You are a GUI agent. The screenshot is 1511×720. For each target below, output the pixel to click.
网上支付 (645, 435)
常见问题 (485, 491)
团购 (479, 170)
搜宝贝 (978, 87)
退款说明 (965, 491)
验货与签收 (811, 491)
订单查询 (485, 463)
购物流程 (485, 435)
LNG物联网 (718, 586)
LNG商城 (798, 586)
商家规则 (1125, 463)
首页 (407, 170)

==

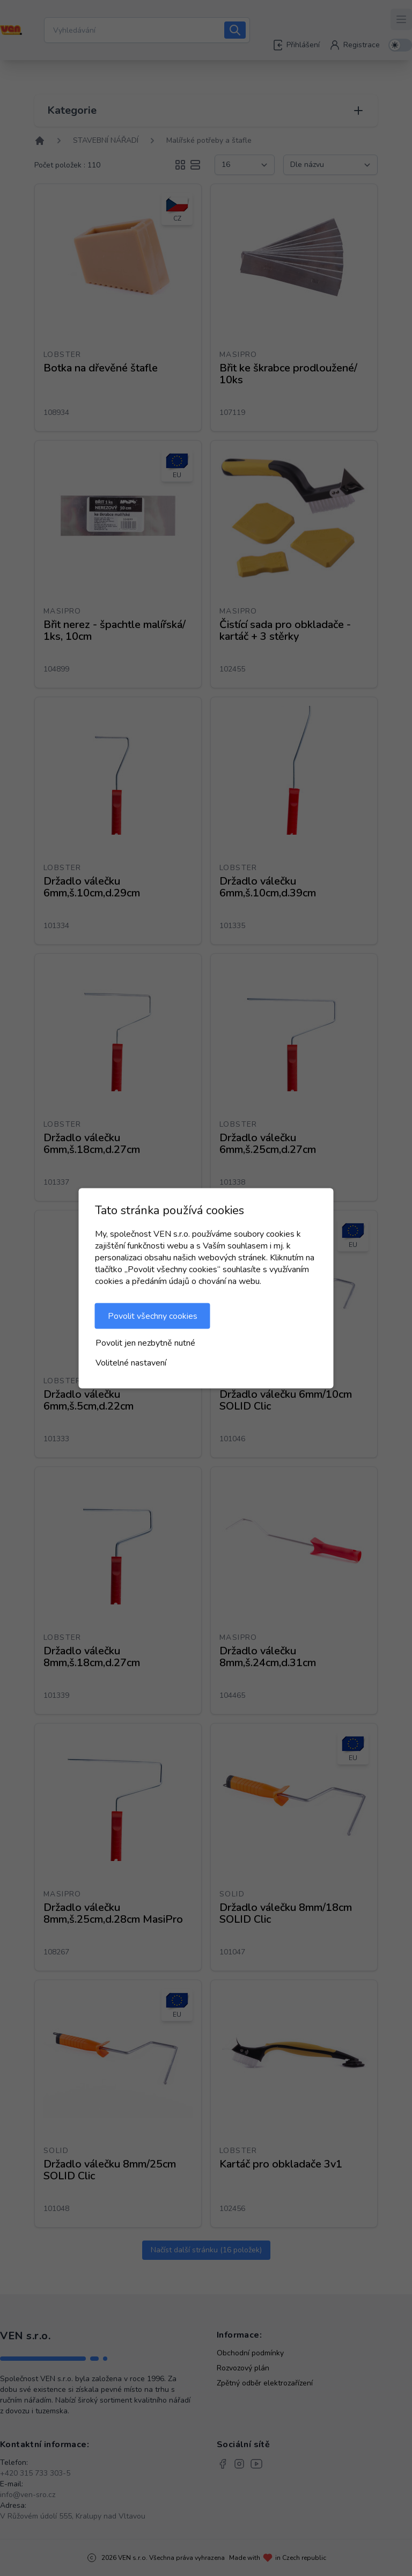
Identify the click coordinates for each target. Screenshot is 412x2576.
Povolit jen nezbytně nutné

### EXERCISE REQUIREMENTS
Will you return exactly the lines above from the one with "网上支付 (645, 435)" down to the one with "首页 (407, 170)", counting both as part of the range?

### RESPONSE AREA
网上支付 (645, 435)
常见问题 (485, 491)
团购 (479, 170)
搜宝贝 (978, 87)
退款说明 (965, 491)
验货与签收 (811, 491)
订单查询 (485, 463)
购物流程 (485, 435)
LNG物联网 (718, 586)
LNG商城 (798, 586)
商家规则 (1125, 463)
首页 (407, 170)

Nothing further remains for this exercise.